Doktor Albrich nickte, während ein Bündel Sonnenstrahlen durchs Fenster auf den Obstkorb fiel, der auf seinem Mahagonitisch stand. Ein Korb voll rotgelber Äpfel mit ein paar Orangen aus Jaffa. »Ja. Wellness beinhaltet Heilgymnastik. Saunagänge. Wasser-, Bäder- und Wärmekuren. Massagen, Ultraschall- und Elektrotherapien, dazu Wanderungen. Auch Holzhacken. Kann ich Ihnen nur raten.«
»Holzhacken hilft gegen meine Gelbsucht?«, fragte Annelie, sie litt daran seit der Geburt ihres ersten Sohnes.

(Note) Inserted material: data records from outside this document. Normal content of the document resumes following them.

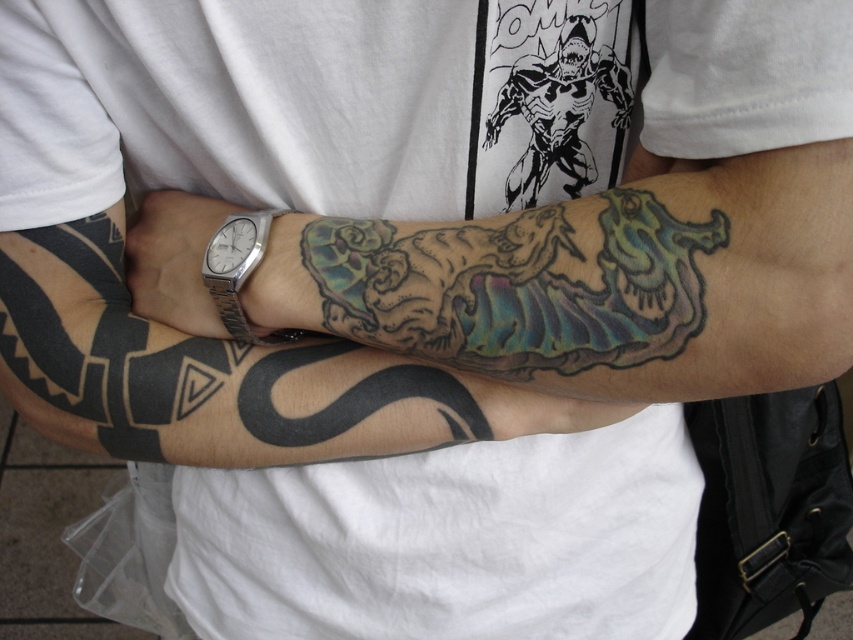 Who is shorter, silver metallic watch at left or silver metallic watch at center?

Standing shorter between the two is silver metallic watch at center.

Is silver metallic watch at left bigger than silver metallic watch at center?

Yes, silver metallic watch at left is bigger than silver metallic watch at center.

Is point (171, 320) behind point (225, 250)?

That is True.

The width and height of the screenshot is (853, 640). I want to click on silver metallic watch at left, so click(x=196, y=264).

Who is positioned more to the right, multicolored ink dragon at center or silver metallic watch at left?

Positioned to the right is multicolored ink dragon at center.

Is multicolored ink dragon at center to the right of silver metallic watch at left from the viewer's perspective?

Correct, you'll find multicolored ink dragon at center to the right of silver metallic watch at left.

Who is more distant from viewer, (637, 344) or (132, 262)?

The point (132, 262) is behind.

This screenshot has width=853, height=640. Find the location of `multicolored ink dragon at center`. multicolored ink dragon at center is located at coordinates (520, 284).

Measure the distance between multicolored ink dragon at center and silver metallic watch at center.

A distance of 12.64 centimeters exists between multicolored ink dragon at center and silver metallic watch at center.

Does multicolored ink dragon at center come behind silver metallic watch at center?

No, it is not.

The image size is (853, 640). Describe the element at coordinates (520, 284) in the screenshot. I see `multicolored ink dragon at center` at that location.

Find the location of `multicolored ink dragon at center`. multicolored ink dragon at center is located at coordinates (520, 284).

»Aus einer gesamtgesundheitlichen Betrachtung, ja«, sagte der Arzt und faltete die Hände. »Ich würde es eher als naturnahe Heilkunst sehen. Wellness basiert auf einer gesunden Ernährung, kombiniert mit ausreichend Schlaf und viel Bewegung, am besten natürlich an der frischen Luft. Das alles gepaart mit neuesten Erkenntnissen aus der Schulmedizin.«
Edwin Albrich, Arzt aus dem Montafon, genoss in Medizinerkreisen höchstes Ansehen, war rund um den Globus bekannt und galt als Pionier mit Stethoskop. Damals, im Jahr 1950, stand sein Name für eine Art zu denken, die als ebenso revolutionär wie exotisch galt.
»Und was soll ich jetzt tun, Herr Doktor?« Annelie Leichtfried dachte, der Mann im weißen Kittel würde ihr ein Rezept schreiben, stattdessen bekam sie einen Rat.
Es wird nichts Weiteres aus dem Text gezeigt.